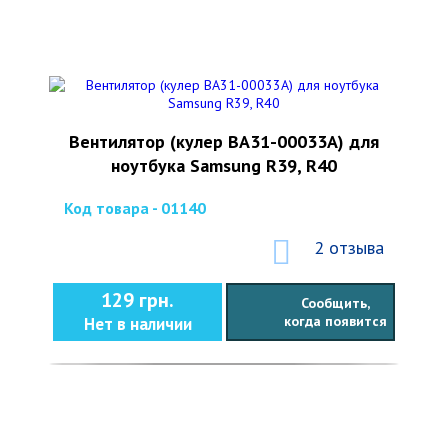
Вентилятор (кулер BA31-00033A) для
ноутбука Samsung R39, R40
Код товара - 01140
2 отзыва
129 грн.
Сообщить,
когда появится
Нет в наличии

——————————

Should any entry above carry a picture, omit it and repeat everything else word for word.

Вентилятор (кулер BA31-00033A) для
ноутбука Samsung R39, R40
Код товара - 01140
2 отзыва
129 грн.
Сообщить,
когда появится
Нет в наличии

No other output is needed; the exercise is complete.